Earlier this week, European micromobility companies Tier and Dott said they had agreed to merge. The companies, which offer scooters and bikes to rent, also plan to raise €60 million from some of their existing investors and plan to close the deal within two months. The companies hope they can become profitable if they work together, my colleague Romain reported.
This seems like a solid outcome for the two startups, since they likely weren’t going to reach IPO scale on their own. After all, if the companies weren’t going to survive as solo entities, it makes sense to at least try another direction.
Last year I came up with a hypothesis about M&A in 2024; I was inspired by Getir acquiring FreshDirect to fill a gap it needed to potentially reach profitability.
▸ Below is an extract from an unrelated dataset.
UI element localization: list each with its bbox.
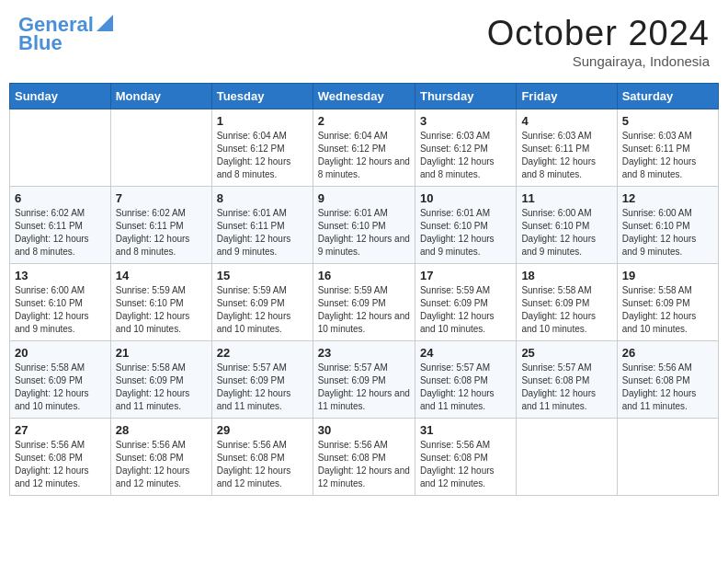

While FreshDirect isn’t a startup, my hypothesis was that we’d see a lot of consolidation this year as startups realized they would have a much better chance of reaching scale — or be more attractive to potential acquirers — if they teamed up with another similar startup.
I ran my hypothesis by some M&A lawyers to see if it aligned with what they were seeing, and while they expect M&A activity to increase this year, they actually think deals like the one between Tier and Dott will be few and far between.
Ed Chapman, a partner at law firm Taylor Wessing, said that such deals are usually the most difficult to close for a few reasons. He’s seen multiple transactions like this one fail to make it to the finish line because it can be hard to reconcile two cap tables on price and valuation, and find someone to foot the bill to close the deal.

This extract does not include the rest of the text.